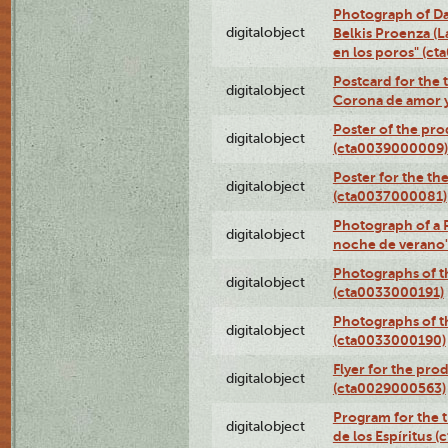
Photograph of Da
digitalobject
Belkis Proenza (L
en los poros" (c
Postcard for the 
digitalobject
Corona de amor 
Poster of the pro
digitalobject
(cta0039000009)
Poster for the th
digitalobject
(cta0037000081)
Photograph of a 
digitalobject
noche de verano
Photographs of th
digitalobject
(cta0033000191)
Photographs of th
digitalobject
(cta0033000190)
Flyer for the prod
digitalobject
(cta0029000563)
Program for the t
digitalobject
de los Espíritus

==========

Task goal
Pictures within the entries must not be reproduced; everything else is to be restated verbatim.

Your solution
Photograph of Da
digitalobject
Belkis Proenza (L
en los poros" (c
Postcard for the 
digitalobject
Corona de amor 
Poster of the pro
digitalobject
(cta0039000009)
Poster for the th
digitalobject
(cta0037000081)
Photograph of a 
digitalobject
noche de verano
Photographs of th
digitalobject
(cta0033000191)
Photographs of th
digitalobject
(cta0033000190)
Flyer for the prod
digitalobject
(cta0029000563)
Program for the t
digitalobject
de los Espíritus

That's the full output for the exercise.